Current Directory: /content


In [4]:
# List files and folders in the current directory
files_and_folders = os.listdir(current_directory)
print("Files and Folders:")
for item in files_and_folders:
    print(item)

Files and Folders:
.config
Project1_Data.json
test.json
drive
2xT.json
train.json
P1.json
sample_data


In [10]:
# Load PhoBERT model and tokenizer
phobert = AutoModel.from_pretrained("vinai/phobert-base")
tokenizer = AutoTokenizer.from_pretrained("vinai/phobert-base")

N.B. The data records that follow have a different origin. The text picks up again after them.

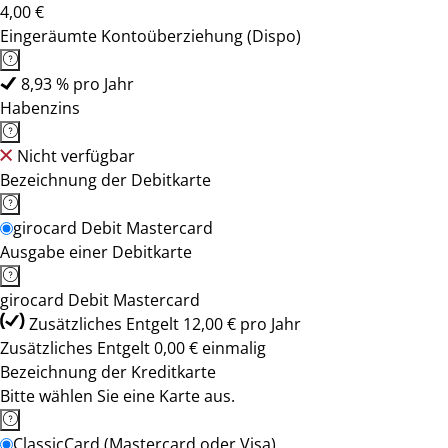
4,00 €
Eingeräumte Kontoüberziehung (Dispo)
8,93 % pro Jahr
Habenzins
Nicht verfügbar
Bezeichnung der Debitkarte
girocard Debit Mastercard
Ausgabe einer Debitkarte
girocard Debit Mastercard
Zusätzliches Entgelt 12,00 € pro Jahr
Zusätzliches Entgelt 0,00 € einmalig
Bezeichnung der Kreditkarte
Bitte wählen Sie eine Karte aus.
ClassicCard (Mastercard oder Visa)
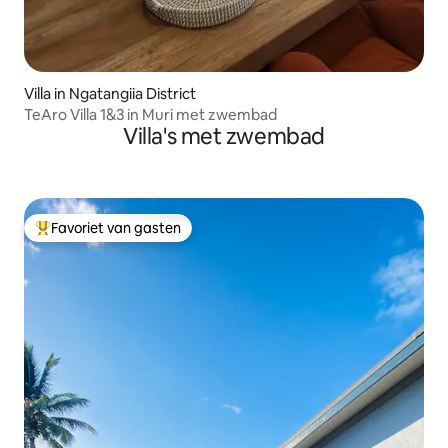
Villa in Ngatangiia District
TeAro Villa 1&3 in Muri met zwembad
Villa's met zwembad
Favoriet van gasten
Topfavoriet van gasten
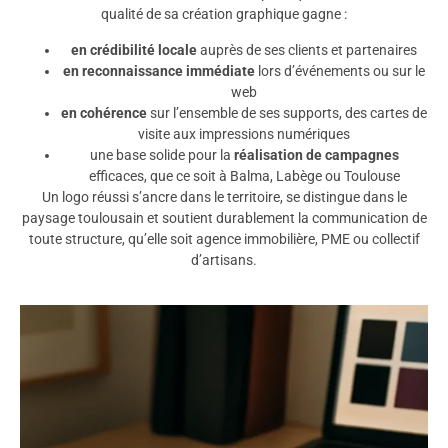
qualité de sa création graphique gagne :
en crédibilité locale
auprès de ses clients et partenaires
en reconnaissance immédiate
lors d’événements ou sur le
web
en cohérence
sur l’ensemble de ses supports, des cartes de
visite aux impressions numériques
une base solide pour la
réalisation de campagnes
efficaces, que ce soit à Balma, Labège ou Toulouse
Un logo réussi s’ancre dans le territoire, se distingue dans le
paysage toulousain et soutient durablement la communication de
toute structure, qu’elle soit agence immobilière, PME ou collectif
d’artisans.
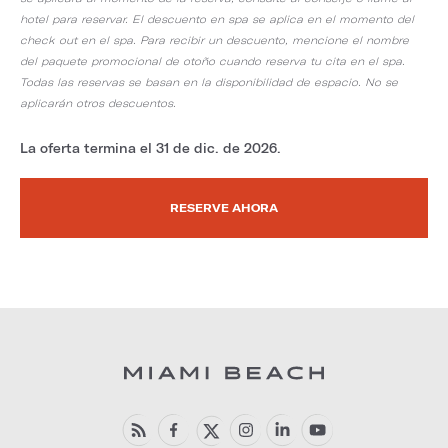
hotel para reservar. El descuento en spa se aplica en el momento del
check out en el spa. Para recibir un descuento, mencione el nombre
del paquete promocional de otoño cuando reserva tu cita en el spa.
Todas las reservas se basan en la disponibilidad de espacio. No se
aplicarán otros descuentos.
La oferta termina el 31 de dic. de 2026.
RESERVE AHORA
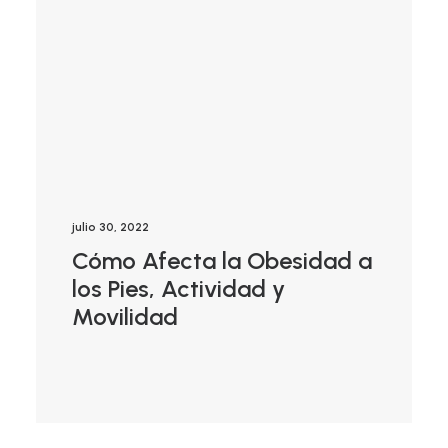
julio 30, 2022
Cómo Afecta la Obesidad a
los Pies, Actividad y
Movilidad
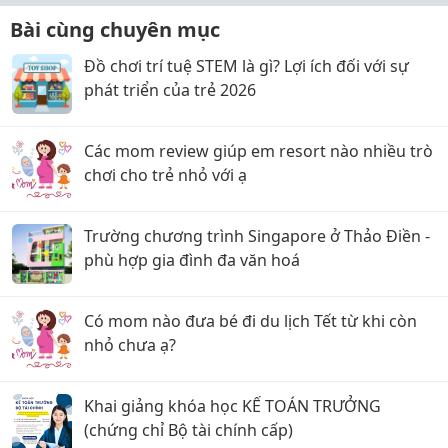
Bài cùng chuyên mục
Đồ chơi trí tuệ STEM là gì? Lợi ích đối với sự
phát triển của trẻ 2026
Các mom review giúp em resort nào nhiều trò
chơi cho trẻ nhỏ với ạ
Trường chương trình Singapore ở Thảo Điền -
phù hợp gia đình đa văn hoá
Có mom nào đưa bé đi du lịch Tết từ khi còn
nhỏ chưa ạ?
Khai giảng khóa học KẾ TOÁN TRƯỞNG
(chứng chỉ Bộ tài chính cấp)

# Define your CNN-based classifier model
class Classifier(nn.Module):
    def __init__(self, input_size, hidden_size, num_classes):
        super(Classifier, self).__init__()
        # Define the CNN layers
        self.conv1 = nn.Conv1d(in_channels=input_size, out_channels=hidden_size, kernel_size=3)
        self.pool = nn.MaxPool1d(kernel_size=2)
        # Calculate the output size of CNN
        conv_output_size = self._get_conv_output_size(input_size)
        # Define the Fully Connected layer for classification
        self.fc = nn.Linear(conv_output_size, num_classes)

    def forward(self, x):
        # Pass the input through CNN layers
        x = self.conv1(x)
        x = torch.relu(x)
        x = self.pool(x)
        # Flatten the output of CNN
        x = torch.flatten(x, 1)
        # Pass through Fully Connected layer
        x = self.fc(x)
        return x

    def _get_conv_output_size(self, input_size):
        # Calculate the output size of CNN
        input_tensor = torch.randn(1, input_size, 256)  # Assuming input size of 256
        conv_output = self._forward_conv(input_tensor)
        conv_output_size = np.prod(conv_output.size())
        return conv_output_size

    def _forward_conv(self, x):
        # Helper function to get the output size of CNN
        x = self.conv1(x)
        x = torch.relu(x)
        x = self.pool(x)
        return x

# Function to preprocess data and extract embeddings using PhoBERT
def preprocess_data(data):
    embeddings = []
    labels = []
    for item in data:
        question = item["question"]
        text = item["text"]
        # Combine question and text into one string
        combined_text = f"{question} {text}"
        # Tokenize the combined text
        tokenized_text = tokenizer(combined_text, return_tensors="pt", max_length=256, truncation=True, padding="max_length")
        input_ids = tokenized_text["input_ids"]
        # Extract embeddings using PhoBERT
        with torch.no_grad():
            features = phobert(input_ids)[0]
        embeddings.append(features.squeeze(0))
        # Add label
        labels.append(1 if item["label"] else 0)
    return torch.stack(embeddings), torch.tensor(labels)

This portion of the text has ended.